Court decisions and civil rights statutes were crucial tools in establishing, protecting, and enforcing the civil rights of African Americans. The surest way to guarantee the permanence of these rights, however, was to empower blacks politically to assert themselves as full participants in the democratic system. The right to vote, then, was arguably the most fundamental right of all, and one that, practically speaking, African Americans in the South had not enjoyed since the failure of Reconstruction.
Looking back, after the withdrawal of northern armies from the South in 1877, white southern elites re-imposed their political dominance. Suppressing the African-American vote was crucial to this objective and was achieved by a number of methods. At first, raw violence was the preferred tool. A number of other practices developed.
One such practice was the “poll tax.” This was a special tax levied equally on every member of a community. Citizens who failed to pay were deemed ineligible to vote. Many southern states introduced poll taxes between 1889 and 1910. Given the extent of African-American poverty, the poll tax disenfranchised large numbers of black voters, and poor whites as well. The Twenty-Fourth Amendment to the U.S. Constitution (1964) prohibited denying any citizen the right to vote in an election for federal office for failure to pay a poll tax. A Supreme Court decision two years later extended this prohibition to state and local elections.

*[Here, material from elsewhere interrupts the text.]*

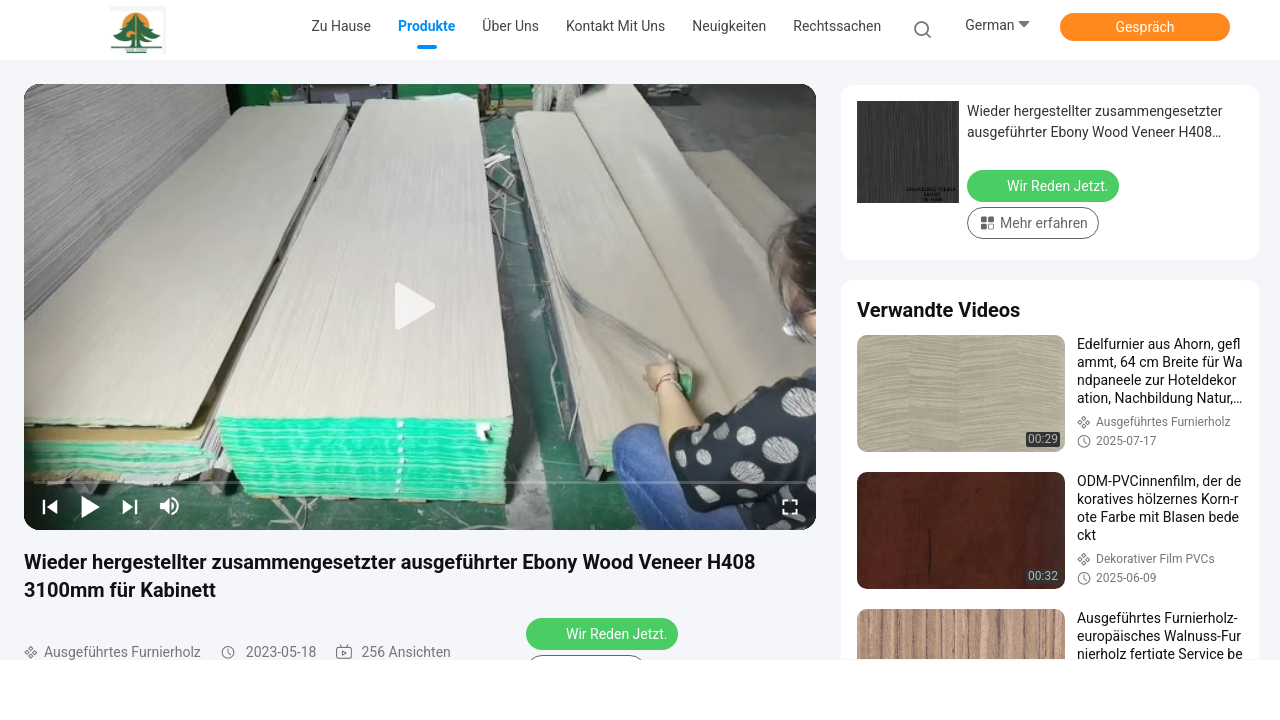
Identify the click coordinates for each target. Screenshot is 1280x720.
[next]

Another practice was the “literacy requirement” for voter registration. Highly subjective oral and written examinations nearly always were applied with special vigor to African-American applicants. Some states would not even permit an applicant to take the examination unless an already-registered voter would vouch for him or her. It was nearly impossible for many black applicants even to take the test, since there were very few African Americans on the southern voting rolls, and few southern whites would risk social ostracism or worse to vouch-in a prospective black voter. The examination was often blatantly unfair. It might require an applicant to write out a passage from the Constitution as dictated by the county registrar — dictated clearly to white applicants, mumbled to blacks.

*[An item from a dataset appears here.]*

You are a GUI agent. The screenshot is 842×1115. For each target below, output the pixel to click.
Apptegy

Southern election officials adopted any number of tactics to prevent black applicants from qualifying. In Alabama, for instance, the decision whether an applicant passed or failed was made in secret, and there was no method for challenging the decisions. Not surprisingly, at least one Alabama board of registrars “qualified” each and every white applicant and not a single black.
Whatever tactic was employed, the threat of violence always lurked in the background. Election officials might publish in local newspapers the names of black voter applicants. This alerted local white Citizens Councils and Ku Klux Klan chapters to blacks who might need to be “persuaded” to withdraw their applications.
Against this background of violent intimidation, activists from the Student Nonviolent Coordinating Committee and the Congress of Racial Equality, among others, launched voter registration campaigns in rural and heavily black parts of the Deep South in 1961. The work took incredible courage. As an early volunteer, the plantation worker Fannie Lou Hamer, memorably explained: “I guess if I’d had any sense, I’d have been scared — but what was the point of being scared? The only thing they [white people] could do was kill me, and it seemed they’d been trying to do that a little at a time since I could remember.”
In 1964, the Southern Christian Leadership Conference, the Congress of Racial Equality, the National Association for the Advancement of Colored People, and the Student Nonviolent Coordinating Committee launched the “Freedom Summer.” More than 1,000 northern whites, mostly college students, volunteered to travel to Mississippi and help black voters register. Their presence also was intended to draw national attention to the violent suppression of black voting rights.
On June 21, the very first day of Freedom Summer, the volunteers achieved this goal in a tragic manner. Three civil rights workers, African American James Chaney and two white Jewish Americans, Michael Schwerner and Andrew Goodman, were reported missing and later found murdered. Their murder forced Americans to confront more directly the related issues of voting rights and violence. While the brave volunteers persuaded some 17,000 equally brave African Americans to complete voter registration applications, election officials ultimately accepted less than 10 percent of these. Blacks, more and more Americans understood, comprised nearly half of Mississippi’s population but only 5 percent of its registered voters.